Only the lines below from the one containing "en (Gleitzeit)" to the one containing "respektvolles Miteinander." should be repeated, both included and unchanged.

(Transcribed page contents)
---*---

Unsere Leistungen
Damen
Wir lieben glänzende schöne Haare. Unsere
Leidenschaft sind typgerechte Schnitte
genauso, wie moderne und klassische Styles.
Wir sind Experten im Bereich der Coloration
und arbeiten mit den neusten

---*---

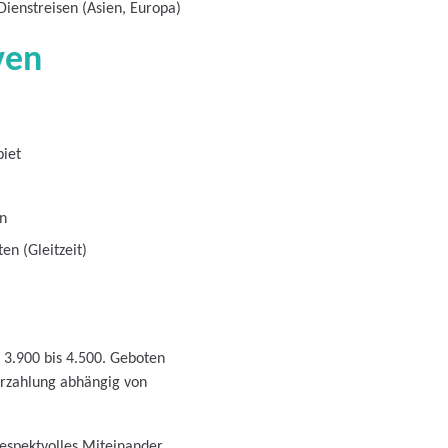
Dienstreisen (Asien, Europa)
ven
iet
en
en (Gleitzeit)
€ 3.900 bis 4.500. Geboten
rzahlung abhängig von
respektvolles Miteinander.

---*---

** Your response **
en (Gleitzeit)
€ 3.900 bis 4.500. Geboten
rzahlung abhängig von
respektvolles Miteinander.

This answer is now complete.